Merge remote-tracking branch 'stof/doc_unbound'

doc/faqs/why-are-unbound-version-constraints-a-bad-idea.md

@@ -0,0 +1,29 @@
+# Why are unbound version constraints a bad idea?
+
+A version constraint without an upper bound will allow any future version of
+the dependency, even newer major version breaking backward compatibility
+(which is the only reason to bump the major version when following semver).
+
+Once a release of your package is tagged, you cannot tweak its dependencies
+anymore in case a dependency breaks BC (you have to do a new release but the
+previous one stays broken).
+
+These leaves you with 3 alternatives to avoid having broken releases:
+
+- defining an upper bound on your constraint (which you will increase in a
+  new release after testing that your package is compatible with the new
+  version)
+
+- knowing all future changes of your dependency to guarantee the compatibility
+  of the current code.
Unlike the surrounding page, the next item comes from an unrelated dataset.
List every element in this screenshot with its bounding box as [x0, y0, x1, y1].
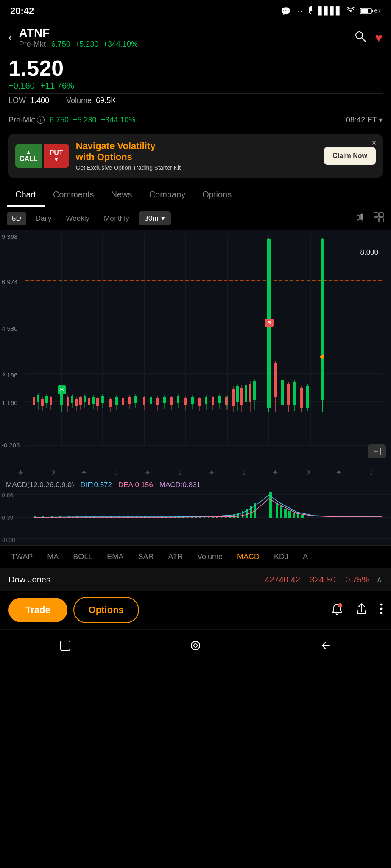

Forget this alternative unless you are Chuck Norris :)
+
+- never release your package, but this means that all users will have to
+  whitelist the dev versions to install it (and complain about it)
+
+The recommended way is of course to define an upper bound on your constraint,
+so Composer will show you a warning for unbound constraints when validating
+your `composer.json` file.
+
+As a package maintainer, you can make the life of your users easier by
+providing an [alias version](../articles/aliases.md) for your development
+branch to allow it to match bound constraints.